Climate action to address extreme weather in Africa and crafting sustainable cities
As extreme weather events continue to have an increasing and intense impact across Africa and the world, governments along with the private sector will have to join hands in planning for the “cities of tomorrow” that allow for healthy environments with access to clean power, air and water.
The fourth day of the Sustainability, Research and Innovation Congress (SRI) 2022, saw engaging sessions that addressed these broad yet interconnected issues and crucially, what sustainable strategies and solutions could be implemented.
Academic researchers and research fellows specializing in climate change and hydrological models converged in the session, Challenges and solutions to the climate crisis in Africa with a focus on water resources, raising sobering issues affecting African communities in relation to climate change.
The session was one of the 40 insightful and engaging meetings held over the course of the day at the world’s largest transdisciplinary gathering for the global sustainability community
“Water is the source of life, essential for good health and wellbeing and central to multiple sectors of the economy. Yet 2 billion people (across the world) are currently suffering from water stress, with numbers set to drastically increase in a warmer world (as global temperatures have increased by 1.1°C degrees since pre-industrial times),” researcher Dr. Rakhee Lakhraj-Govender said.
She added that the number of floods across Africa had increased five-fold since the 1990’s with the International Database on Natural Disasters (EM-DAT) reporting more than 1,000 hydrological extreme weather events, and more than 200 droughts from 1991 to 2022.
The Intergovernmental Panel on Climate Change’s (IPCC) AR6 projects increased frequency and severity of floods and coastal erosion due to projected sea-level rise around Africa, and increases in ecological and agricultural droughts that impact water resources and threaten food security across the continent.
“The biggest near-term climate risk is the increased frequency and intensity of “Day Zero” drought events in African cities. There are projections of one or more “Day Zero” drought events for SA’s economic hub, the Gauteng Province, which will have severe implications for the economy,” Lakhraj-Govender continued.
“We are in urgent need of rapid transformations to build a climate resilient Africa.
This includes a combination of mitigation and adaptation strategies, to address climate action, Sustainable Development Goal 13.”
Kingsley Nnaemeka Ogbu, researcher at the Nnamdi Azikiwe University and Center for Development Research, spoke on Nigeria’s perennial flooding, his involvement in hydrological model research to simplify water processes, and the need for sustainable local solutions.
He noted, “One of the problems we face is that many hydrological models developed in Western countries don’t truly represent the heterogeneity of the African landscape. Some have very huge uncertainty attached to them. So the problem that exists today is, ‘how can you adapt these tools to solve local challenges.’”

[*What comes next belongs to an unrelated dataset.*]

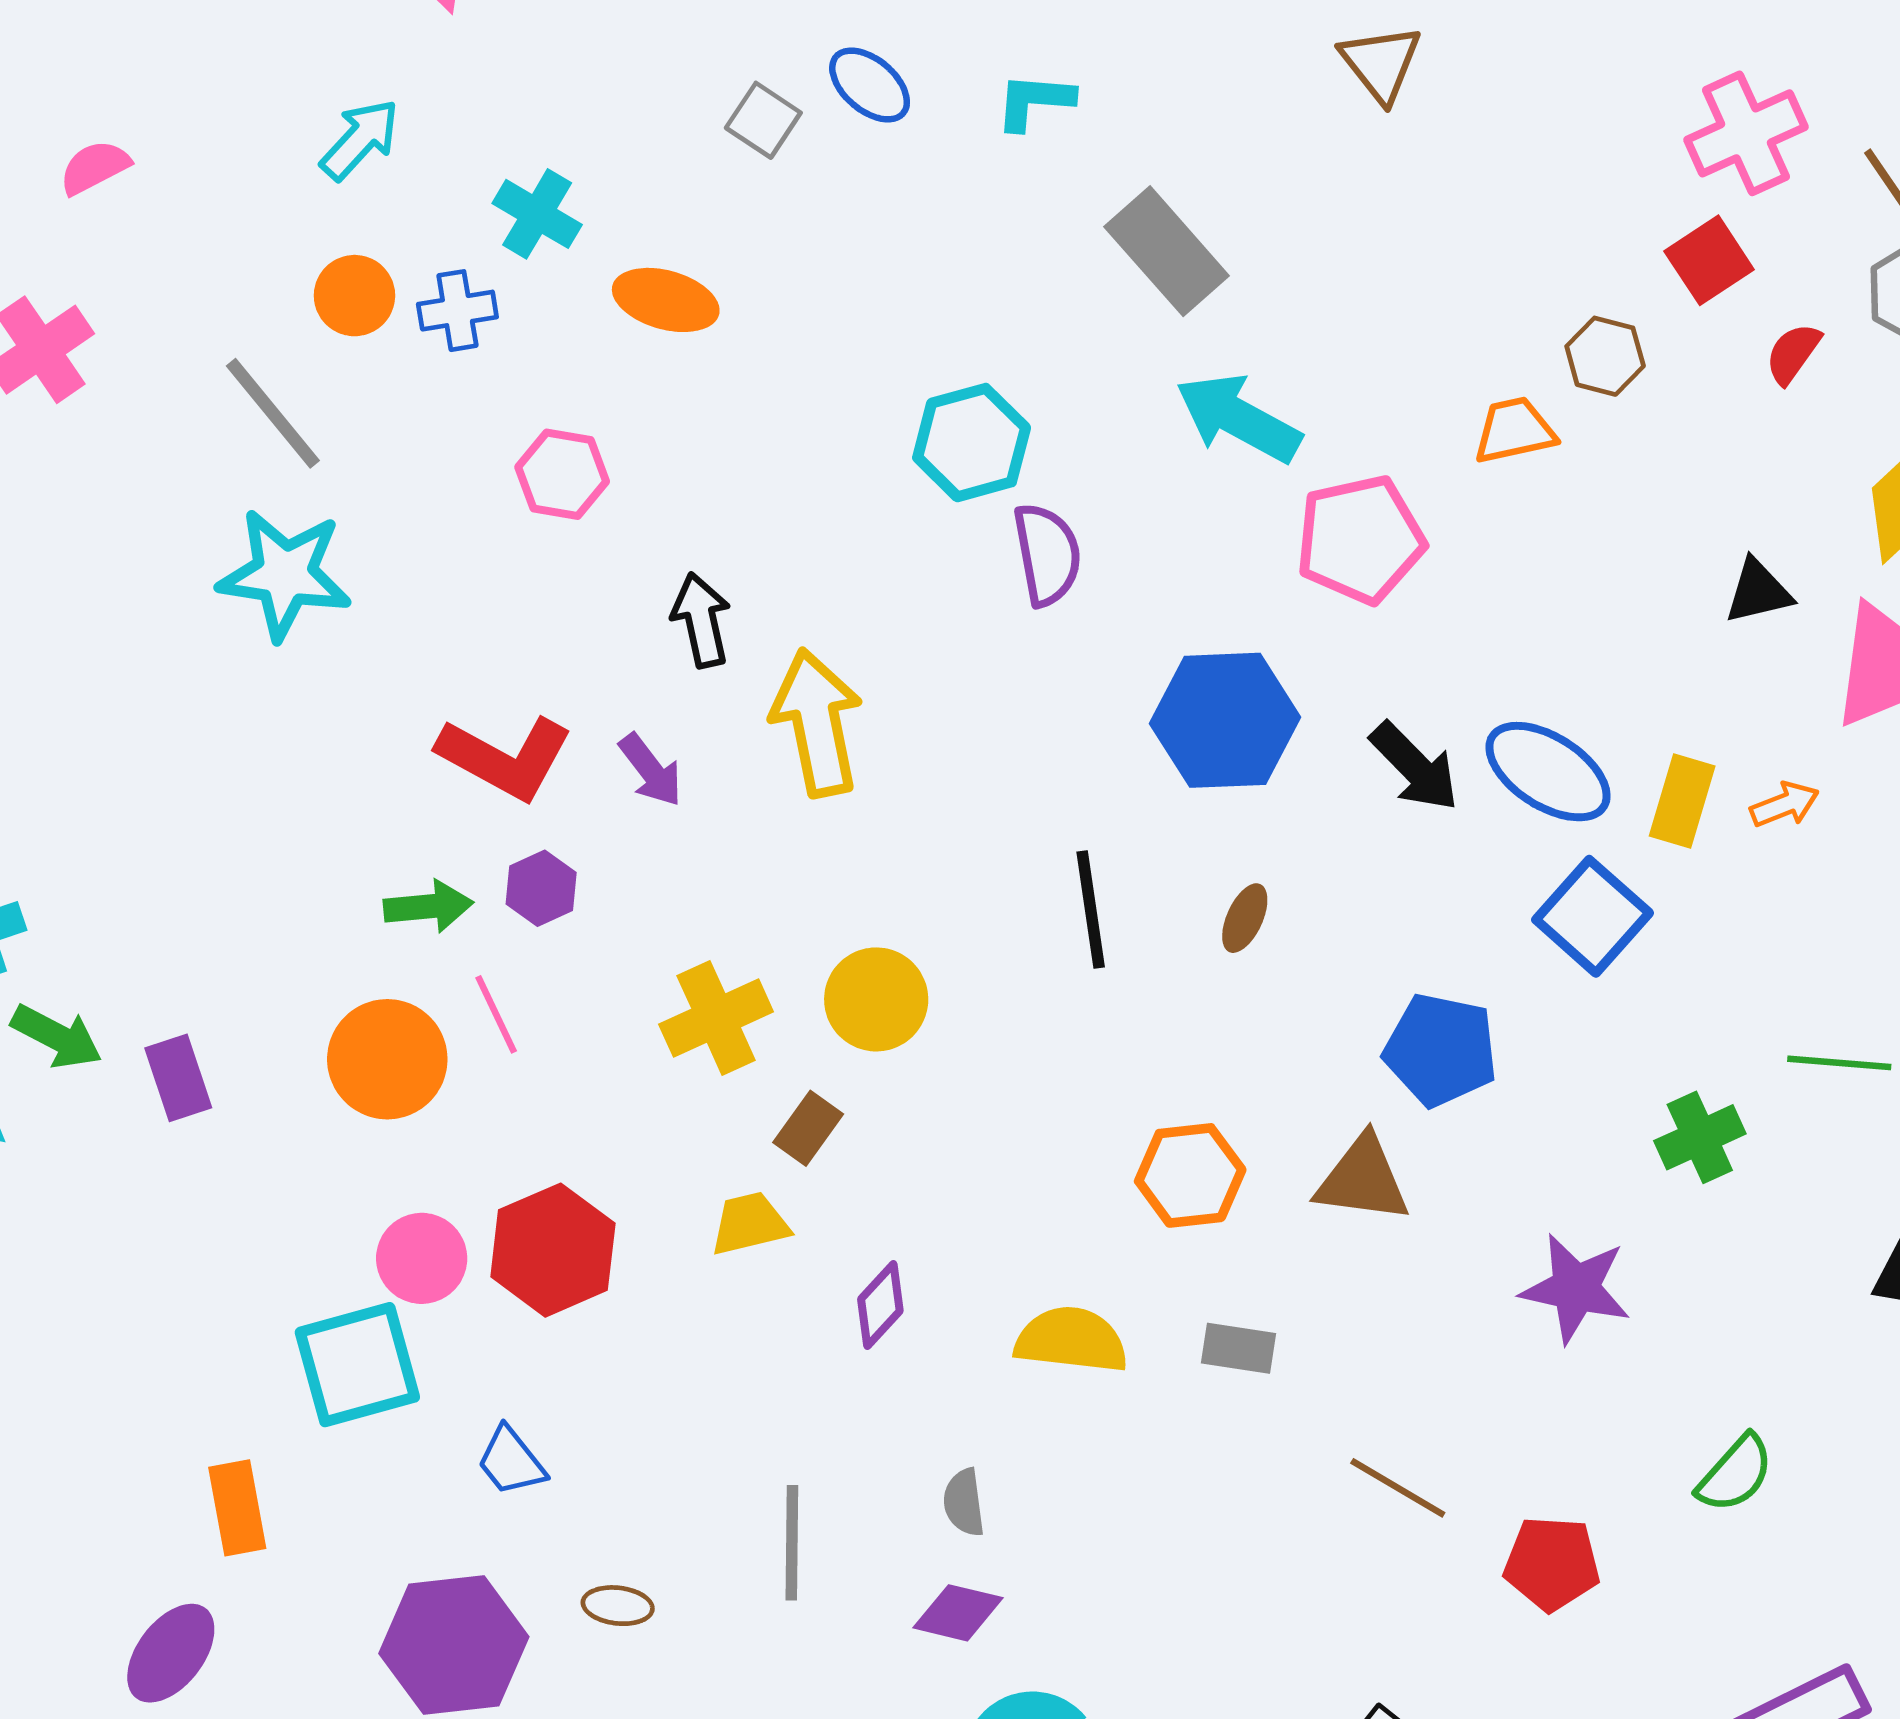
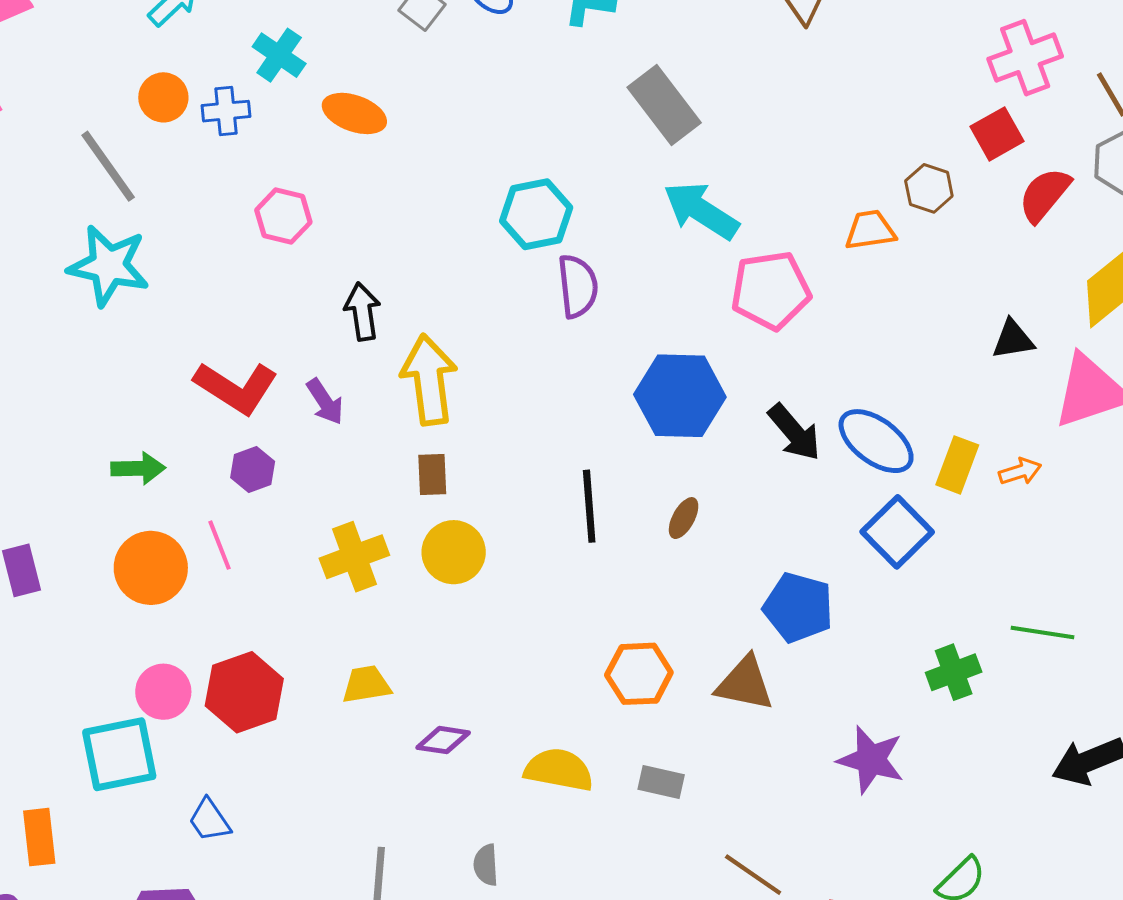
red semicircle: (1793, 353) -> (1045, 195), size x1.5
green arrow: (428, 907) -> (138, 468), moved
brown rectangle: (808, 1128) -> (432, 475), moved, turned -42
purple diamond: (880, 1305) -> (443, 740), turned 52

The importance of private/public synergies in crafting sustainable cities came out as a key take-out in the plenary session titled, Sustainable Cities: Navigating the Urban Nexus.
The rate of urbanization across the world is increasing rapidly, with more than half the global population currently living in urban populations.
D.r Ayodele Odusola, Resident Representative of the UN Development Programme, spoke on the nexus between cities and climate change, saying cities contributed immensely to what was driving the climate crisis.
“High population density leads to crowding, that’s a major challenge in many communities. We need to transform to a low-carbon economy. It is mandatory for us to do this. That is why the concept of a just energy transition is so important,” he said.
Jeff Merritt, Head of Urban Transformation and Member of the Executive Committee at the World Economic Forum said: “We’re on a trajectory for failure unless we can recognize that addressing issues like climate change are not the responsibility of the government, they’re the responsibility of cities. Private sector, universities, NGOs – all sectors of our community. The only way we’ll ultimately be able to make progress is if we’re able to do strategic planning that’s not led by governments but also takes into account what the private sector is doing.”
On what mitigation efforts in cities entailed, Siir Kilkis, advisor to the President and Senior Researcher at The Scientific and Technological Research Council of Turkey listed electrification, and enhancing carbon uptake through creating urban trees and forests as some solutions.
“These are the visions we can start implementing right now so we can have reductions in greenhouse gas emissions.”